2 Materials and methods

2.1 Patients’ characteristics

In the study a total number of 60 acute lymphoblastic leukemia pediatric patients was enrolled from 2013 to 2017 at the Department of Pediatric Oncology and Hematology, Medical University of Bialystok, Poland. Control group of 48 healthy subjects consisted of patients with excluded autoimmune, oncological, and inflammatory conditions, selected in the course of routine diagnostic procedures. Studied groups demonstrated consistency in the context of sex distribution and age. Complete characteristics of the studied subjects are included within the supplementary materials (Supplementary Figure 1). Bone marrow and peripheral blood samples were collected during standard diagnostic procedures conducted at the clinical department. Experimental material from the bone marrow was collected during induction therapy: at the moment of diagnosis, on day 15, 33 and 12-week point of the patients’ management and from the peripheral blood: at the moment of diagnosis on day 8, 15 and 33. Written informed consent was obtained from all patients (parent or legal guardian for underage subjects). The study protocol was approved by the Ethical Committee at the Medical University of Bialystok – approval number: APK.002.603.2021. Treatment of the patients was performed in accordance with ALL-IC BFM 2009 protocol. The Induction Therapy (Protocol I’A/IA) involved the use of prednisone, vincristine, daunorubicin, L-asparaginase and intrathecal methotrexate. MRD (minimal residual disease) values were evaluated on day 15^th, and together with clinical and laboratory data were the factors for the disease risk-groups stratification.

2.2 Flow cytometric evaluation of selected stem cells

Immunostaining with fluorochrome-conjugated monoclonal antibodies was performed on 600μl of tested subjects’ bone marrow. Ex vivo assessment of the samples implemented the following antibodies: anti-Lineage1 FITC (anti-CD3, clone SK7; anti-CD14, clone MφP9; anti-CD16, clone 3G8; anti-CD19, clone SJ25C1; anti-CD20, clone L27; anti-CD56, clone NCAM16.2), anti-CD235a FITC (clone GA-R2), anti-CD45 PE (clone HI30) (BD Bioscience), anti-CD133 APC (clone AC133) (Miltenyi Biotec). Samples were incubated for 25 minutes in the dark at room temperature. Subsequent washing out of unbound antibodies after incubation was followed by cell fixation with the use of CellFix reagent (BD Bioscience) and samples stored at 4°C. FACS Calibur flow cytometer (BD Bioscience, San Jose, CA, USA) was used for data acquisition. Flow cytometric data were analyzed with FlowJo software (Tree Star Inc., Ashland, OR, USA). Initially, small-sized cells of 2-6μm were gated using relative size parameter (forward scatter, FSC) supported by size beads (Thermo Fisher), and granularity/complexity (side scatter, SSC) properties. Next, bidirectional gating strategy was applied for technical verification of the rare events analysis. Thus, Lineage-positive cells were excluded and then CD133+CD45+ and CD133+CD45- populations determined. On the other hand, Lineage-CD133+ were gated followed by detection of CD45+ and CD45- cells. Besides morphology, studied phenotypes of stem cells included: Lineage-CD133+CD45+ (HSC) and Lineage-CD133+CD45- (VSEL) (22, 31–33). Gating strategy implemented in the study has been presented within supplementary material (Supplementary Figure 2).

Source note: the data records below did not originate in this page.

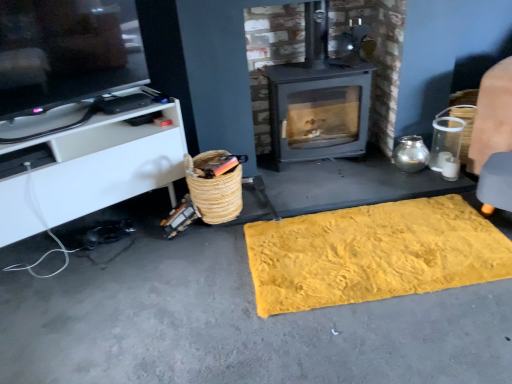 Question: From their relative heights in the image, would you say woven straw basket at lower left is taller or shorter than matte black tv at upper left?

Choices:
 (A) tall
 (B) short

Answer: (B)

Question: From the image's perspective, is woven straw basket at lower left positioned above or below matte black tv at upper left?

Choices:
 (A) above
 (B) below

Answer: (B)

Question: Which object is positioned closest to the yellow textured rug at lower center?

Choices:
 (A) woven straw basket at lower left
 (B) yellow textured mat at center
 (C) white matte cabinet at left
 (D) matte black tv at upper left
 (E) matte gray wood burning stove at center

Answer: (B)

Question: Estimate the real-world distances between objects in this image. Which object is closer to the matte gray wood burning stove at center?

Choices:
 (A) matte black tv at upper left
 (B) woven straw basket at lower left
 (C) yellow textured rug at lower center
 (D) white matte cabinet at left
 (E) yellow textured mat at center

Answer: (B) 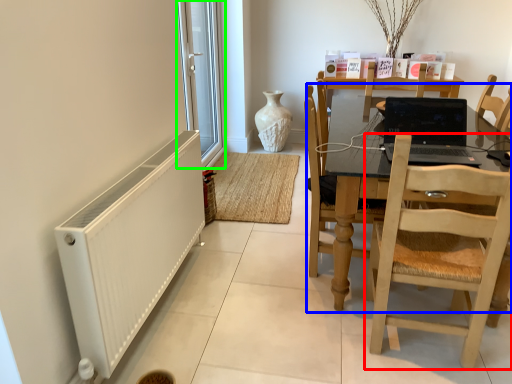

2.3 Immunoenzymatic assessment of the SDF-1

Supernatants of the ALL patients’ and control group bone marrow was used for the evaluation of the SDF-1/CXCL12 (stromal cell-derived factor 1) concentration. SDF-1 levels were established using immunoenzymatic technique, in accordance with the protocol included within the Human CXCL12/SDF-1 ELISa kit (R&D Systems). Protein concentration related absorbance was measured with the use of LEDETECT96 microplate reader (Labexim) as 450nm wavelength with correction applied.

2.4 Biostatistical data processing

Collected data were analyzed with the use of GraphPad Prism 9.0 statistical software (GraphPad Prism Inc., San Diego, CA, USA). Due to non-Gaussian distribution, non-parametric Mann-Whitney U test was implemented to compare differences between studied groups. Differences between time points in the course of therapy were analyzed with application of ANOVA tests (with Fishers’ LSD post-test). Correlation analysis between selected parameters was performed using Spearmen test, with exact coefficient values (R values) presented on the graphs. Fishers’ exact test was applied for relative risk assessment, and relative values with 95% confidence interval showed on the graphs. Statistical significance level was set at p value of 0.05, and demonstrated on the graphs with asterisks or exact p values: * - p < 0.05, ** - p < 0.01, *** - p < 0.001, **** - p < 0.0001.

3 Results

3.1 Differences in selected bone marrow stem cell populations distribution between ALL and control group subjects at admission

Initial analysis of selected stem cells in the bone marrow of studied subjects revealed significantly higher frequency of VSELs (p < 0.0001) and HSCs (p = 0.0267) in ALL pediatric patients compared to the healthy control group. These changes were most pronounced in the context of VSELs additionally resulting in higher VSEL/HSC ratio in the leukemic subjects (p = 0.0006) (Figure 1A). An in-depth examination of stem cells relations revealed that despite significantly lower VSELs compared to HSCs in the control group (p < 0.0001), the difference is diminished in ALL patients (Figure 1B). Furthermore, those disease-affected subjects exclusively demonstrated a significant strong positive correlation between VSEL and HSC populations (r = 0.7513, p < 0.0001), with no such association in control group (r = -0.0046, p = 0.9701) (Figure 1C).

Figure 1

Figure 1. Investigation of VSEL and HSC populations in bone marrow of ALL patients at time of admission. Changes in VSEL, HSC and their ratio between ALL patients (ALL) and the healthy control group (HC) (A). Variations in mutual distribution of VSEL and HSC in the studied groups (B). Correlation between VSEL and HSC in patients with ALL and control group (C). ALL risk-group stratification of patients (SR, standard; IR, intermediate; HR, high risk) for assessment of differences in reference to the control group, in context of VSEL and HSC levels (D). Data presented as Turkey boxplots or median values exclusively; correlation graphs with coefficient and p values. Statistically significant values were indicated with asterisks: * - p < 0.05, *** - p < 0.001, **** - p < 0.0001.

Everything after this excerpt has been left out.